I hated mornings like that. It meant that I had to get up and repeat the same damn schedule I had been for three years. It meant that I had to go through another day of pointless treatments for my overbearing disease. It meant that I had to breathe for another 24 hours. It was always like this, though. I would test to see if my prayers had been answered, only to be let down when I felt the timed pumping of my heart. And for those of you out there who know how much it hurts to be let down, imagine feeling that way every single worthless day of your pathetic life.

I sat up and stretched out my arms, hunching over as I exhaled heavily afterward. The sun was blindingly bright and the birds chirping outside of my window were deafeningly annoying. Squinting, I shifted my tired eyes over to the other side of the room. Kyungsoo was still asleep in his bed and those tubes that supposedly supplied a steady amount of oxygen to his lungs were still stuck up his nostrils. But that was where my new problem seemed to originate. Him. Something about the way the morning light cast itself over his face made me feel funny inside. I could feel my stomach as it churned airily and I could feel my heart as it began to beat faster. At the time, I had no idea why this sensation was, but it really annoyed me to be perfectly honest.

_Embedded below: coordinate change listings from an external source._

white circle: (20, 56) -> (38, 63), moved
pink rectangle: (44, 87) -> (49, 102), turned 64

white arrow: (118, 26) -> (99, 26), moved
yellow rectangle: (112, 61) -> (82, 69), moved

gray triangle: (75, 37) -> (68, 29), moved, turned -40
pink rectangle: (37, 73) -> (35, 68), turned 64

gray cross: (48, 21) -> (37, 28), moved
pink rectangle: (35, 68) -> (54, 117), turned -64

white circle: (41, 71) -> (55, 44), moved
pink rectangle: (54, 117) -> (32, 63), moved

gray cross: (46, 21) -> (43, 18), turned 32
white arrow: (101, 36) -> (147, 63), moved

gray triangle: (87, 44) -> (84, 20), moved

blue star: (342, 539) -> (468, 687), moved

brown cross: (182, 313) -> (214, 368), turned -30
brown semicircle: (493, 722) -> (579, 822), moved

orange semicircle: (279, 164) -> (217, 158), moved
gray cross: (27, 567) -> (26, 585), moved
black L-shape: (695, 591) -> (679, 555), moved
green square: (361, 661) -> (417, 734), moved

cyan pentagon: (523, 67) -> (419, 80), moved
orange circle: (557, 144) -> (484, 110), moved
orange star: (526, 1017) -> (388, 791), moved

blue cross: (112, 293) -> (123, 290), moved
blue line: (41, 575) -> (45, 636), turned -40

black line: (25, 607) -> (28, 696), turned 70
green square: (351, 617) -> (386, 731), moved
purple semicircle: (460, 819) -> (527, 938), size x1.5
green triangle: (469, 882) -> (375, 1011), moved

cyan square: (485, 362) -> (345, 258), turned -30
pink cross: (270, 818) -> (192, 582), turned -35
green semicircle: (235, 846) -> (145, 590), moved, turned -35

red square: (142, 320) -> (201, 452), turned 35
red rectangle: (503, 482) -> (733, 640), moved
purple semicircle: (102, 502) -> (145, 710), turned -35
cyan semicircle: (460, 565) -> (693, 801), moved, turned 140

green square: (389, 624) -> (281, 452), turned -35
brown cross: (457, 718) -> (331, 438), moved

At one point, he tossed a bit and ended up waking himself up. His head turned in a couple of different directions before his eyelids laid back into his head. He saw me next, smiling ever so faintly and briefly. "Good morning," he said as he sat up, carefully taking out the tubes from his nose. "Did you sleep well last night?"

"Well, I'm still alive," I said with no emotion whatsoever. "Does that answer your question?"

"No, but I'll take it," he said, playfully rolling his eyes. He stretched his arms out toward the ceiling in order to get out the cramps, causing his shirt to lift up and reveal a portion of his skin in the process. I was across the room, yes, but it looked so soft and flawless even from there that I--no, wait. I should stop. I'm getting ahead of myself. 

"Isn't it great to be alive?" he said hypothetically, smiling widely as he looked over and out my window. "The birds are singing, the sun is out...it's just a beautiful day to be alive."

"Maybe if you're optimistic like that," I mumbled, but I'm sure he could hear it. He was always good like that, hearing things I didn't want people to hear.

"I don't think anything could make today a bad day," he said, continuing on with his delightful morning monologue.

"Having cancer could," I said, keeping my eyes diverted away. "Having cancer always makes things bad."

"Maybe if you're pessimistic like that," he responded. I slowly turned to him, not impressed by his attempt at mockery, but he just smiled at me like he always did. Then, a few minutes later, Seohyun came and added her smile to the melting pot of happiness that my room was slowly but surely becoming.

"You're late," I said teasingly but trying to sound critical. "You were supposed to be here at 8 and it's 8:03."

She just looked at me. "I'm sorry, Jongin," she said, walking over to Kyungsoo's bedside, "but I had other patients to attend to this morning. I know you understand what it's like to put people before yourself." The dramatically ironic thing is, she was trying to be sarcastic with me, but she was actually telling the truth. I did know what that was like because I did it for four years.